Search code examples
linuxpython-3.xpysparkjupyter-notebooksudo

Why importing pyspark in python3 needs superuser access on my linux machine?


I installed pyspark using pip3. Whenever I try import pyspark in python3 , I get an error:

import pyspark
Traceback (most recent call last):
  File "<stdin>", line 1, in <module>
ModuleNotFoundError:avinash@avinash-HP-ProBook-445-G1:~$ python3
Python 3.7.0 (default, Jun 28 2018, 13:15:42) 
[GCC 7.2.0] :: Anaconda, Inc. on linux
Type "help", "copyright", "credits" or "license" for more information.
import pyspark
Traceback (most recent call last):
  File "<stdin>", line 1, in <module>
ModuleNotFoundError: No module named 'pyspark'

On the other hand when I use sudo python3, everything works fine!

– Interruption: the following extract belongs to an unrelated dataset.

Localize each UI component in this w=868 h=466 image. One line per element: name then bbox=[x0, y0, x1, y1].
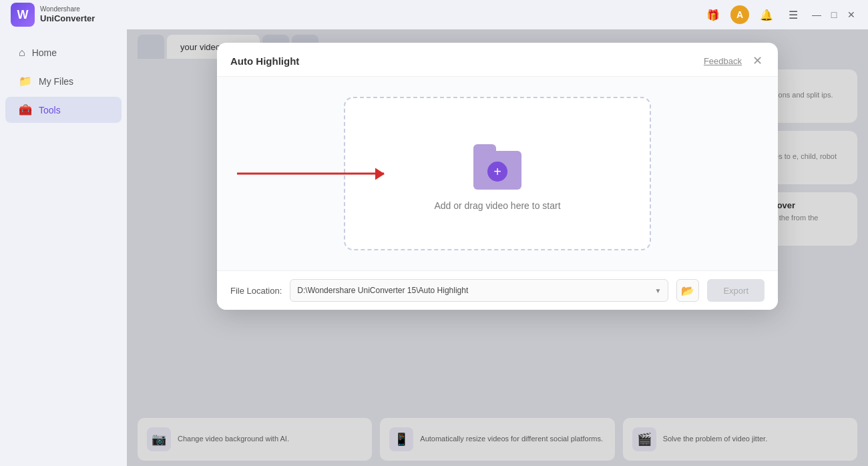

A similar thing happens in Jupyter notebook also, I have to do sudo jupyter notebook --allow-root to import pyspark

However, importing other packages like numpy works fine without sudo too, that too installed with pip3.

Update: I installed pyspark using sudo pip3 install pyspark , I tried uninstalling it and then installing it without sudo i.e. pip3 install pyspark but it gives error:

Could not install packages due to an EnvironmentError: [Errno 13] Permission denied: '/usr/local/lib/python3.6/dist-packages/pyspark-2.4.0.dist-info' Consider using the --user option or check the permissions.

Strange thing is, there is no file named 'pyspark-2.4.0.dist-info' as mentioned in error, in the directory /usr/local/lib/python3.6/dist-packages/pyspark-2.4.0.dist-info.

I also tried giving permission(777) to the above-mentioned directory.


Solution

  • Based on error you get, it seems you are using Anaconda on linux. In such a case you have to install pyspark using the command below:

    conda install -c conda-forge pyspark